A: A number of laboratory studies have been conducted that have specifically addressed the question of whether or not these pesticides are linked to any developmental or health effects in unborn children. From these studies, it has been determined that unless a unique and unpredicted exposure occurred, the spraying of these pesticides for mosquito control should pose no added risk to pregnant women and unborn children.
Q16: Can these targeted ground sprays with adulticides harm other insects or wildlife?
A: The US EPA has evaluated these pesticides for their safety and has determined that they do not pose an unreasonable risk to birds or mammals if used according to the product label directions. However, the pyrethroid adulticides are considered highly toxic to fish and bees. Therefore, these products are not permitted to be applied to or near open water bodies or in sensitive environments such as wetlands.
Q17: What kinds of precautions should I take when adulticide spraying is scheduled for my street?
A: You can reduce your exposure to the spray by staying indoors during spraying. There are otherwise no special precautions that should be taken. The active ingredients of the pesticide product generally break down quickly and do not leave a toxic residue.
Q18: If individuals want to take extra steps to minimize or avoid exposure, what steps can be taken?
A: Common sense steps that can be followed in areas where adulticide spraying is scheduled to take place include:
People with asthma and/or other respiratory conditions may wish to stay indoors, since it is possible that if exposure to pesticide spray actually occurred, it could aggravate those conditions. These individuals may want to consult their physician or local health department or board of health for further advice.
If the immediate area of your home is being sprayed, keep windows closed and fans off. Shut off air conditioners unless they have a setting for recirculating indoor air. If it is very hot weather, make sure you open the windows and/or turn fans and air conditioners back on after the truck passes your home.
Rinse any homegrown fruits and vegetables with water as is typically done before cooking or eating them.
Keep pets indoors during spraying to minimize their risk of exposure.
If skin and/or clothes or other items are exposed to the sprayed pesticide, wash with soap and water.
If the spray gets in your eyes, immediately rinse them with water or eye drops, and call your doctor.
If you think that you are experiencing any health effects from pesticides, call your
doctor or the Massachusetts Poison Control Center (800) 682-9211 or (617) 232-2120. Toxicology staff at the MDPH can also be consulted by calling the WNV information line at 1-866-WNV-MASS (press 5 to be connected to the Environmental Toxicology Program), or by calling (617) 624-5757.
Q19: Should I be concerned about covering the swimming pool in my yard?
A: All types of pesticides used in spraying operations for adult mosquito control break down quickly in sunlight and water.
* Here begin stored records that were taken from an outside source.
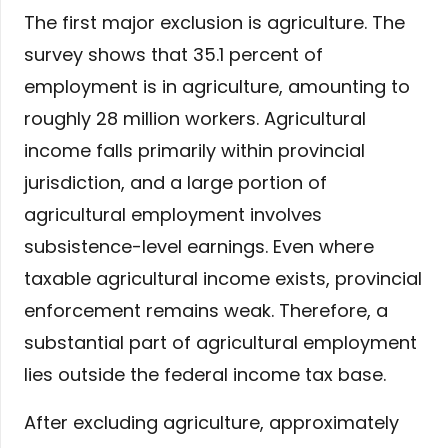
The first major exclusion is agriculture. The
survey shows that 35.1 percent of
employment is in agriculture, amounting to
roughly 28 million workers. Agricultural
income falls primarily within provincial
jurisdiction, and a large portion of
agricultural employment involves
subsistence-level earnings. Even where
taxable agricultural income exists, provincial
enforcement remains weak. Therefore, a
substantial part of agricultural employment
lies outside the federal income tax base.
After excluding agriculture, approximately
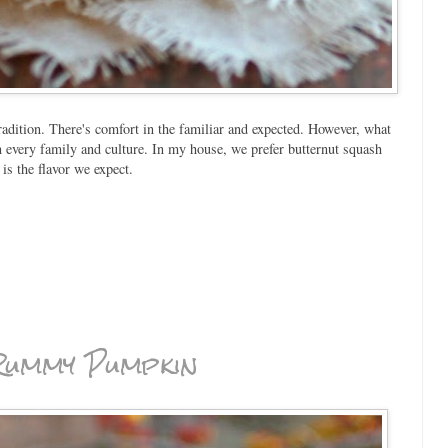
adition. There's comfort in the familiar and expected. However, what
 in every family and culture. In my house, we prefer butternut squash
is the flavor we expect.
 Rummy Pumpkin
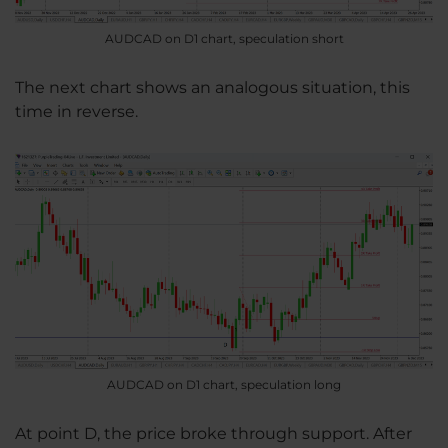
AUDCAD on D1 chart, speculation short
The next chart shows an analogous situation, this
time in reverse.
AUDCAD on D1 chart, speculation long
At point D, the price broke through support. After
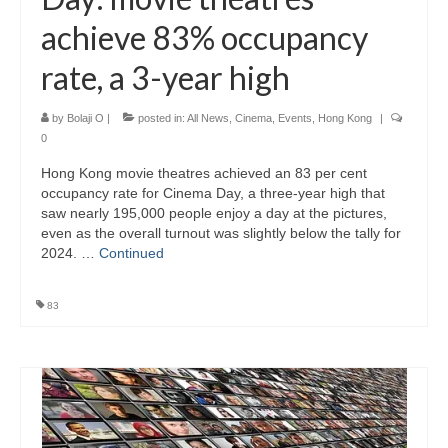
achieve 83% occupancy
rate, a 3-year high
by
Bolaji O
|
posted in:
All News
,
Cinema
,
Events
,
Hong Kong
|
0
Hong Kong movie theatres achieved an 83 per cent
occupancy rate for Cinema Day, a three-year high that
saw nearly 195,000 people enjoy a day at the pictures,
even as the overall turnout was slightly below the tally for
2024. …
Continued
83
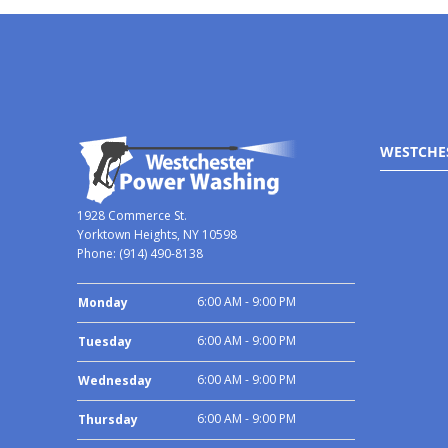
WESTCHE
1928 Commerce St.
Yorktown Heights, NY 10598
Phone:
(914) 490-8138
6:00 AM - 9:00 PM
Monday
6:00 AM - 9:00 PM
Tuesday
6:00 AM - 9:00 PM
Wednesday
6:00 AM - 9:00 PM
Thursday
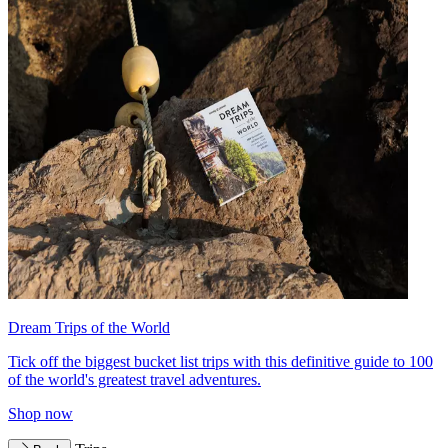
Dream Trips of the World
Tick off the biggest bucket list trips with this definitive guide to 100
of the world's greatest travel adventures.
Shop now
Therefore, no special precautions or waiting periods are recommended for outdoor swimming pools. However, if a pool is not being used during the summer months (e.g., if it not being chlorinated or filtered), keep it covered or have it drained. Any standing body of water is a potential breeding ground for mosquitoes.
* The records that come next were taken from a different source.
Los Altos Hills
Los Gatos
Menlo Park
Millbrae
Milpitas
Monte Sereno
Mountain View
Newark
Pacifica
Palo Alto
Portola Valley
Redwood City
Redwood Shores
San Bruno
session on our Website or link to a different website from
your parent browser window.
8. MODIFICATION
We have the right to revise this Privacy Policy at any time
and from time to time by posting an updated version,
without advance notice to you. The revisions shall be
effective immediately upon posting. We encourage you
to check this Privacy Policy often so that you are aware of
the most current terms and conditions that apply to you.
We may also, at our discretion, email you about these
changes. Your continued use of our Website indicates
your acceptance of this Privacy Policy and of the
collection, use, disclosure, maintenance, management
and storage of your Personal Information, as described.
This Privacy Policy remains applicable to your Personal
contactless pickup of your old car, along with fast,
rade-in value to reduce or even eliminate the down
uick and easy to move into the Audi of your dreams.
Q20: How do I find out if spraying for mosquitoes will occur in my neighborhood and when?
A: Your local health department or board of health will know best if spraying for mosquitoes is likely to occur in your community. The MDPH State Laboratory Institute tests mosquitoes for the virus on a regular basis. A community’s decision to spray may depend on a number of factors such as the results of mosquito surveillance efforts, the results of testing of dead birds for the virus, and the number of dead birds reported to the lab by the public. During the summer, this information can change from one week to the next so therefore, it is possible that the
decision to spray will be made only a few days before it will occur. For this reason, check your local newspaper, radio station, cable television station, or your community’s website for updates.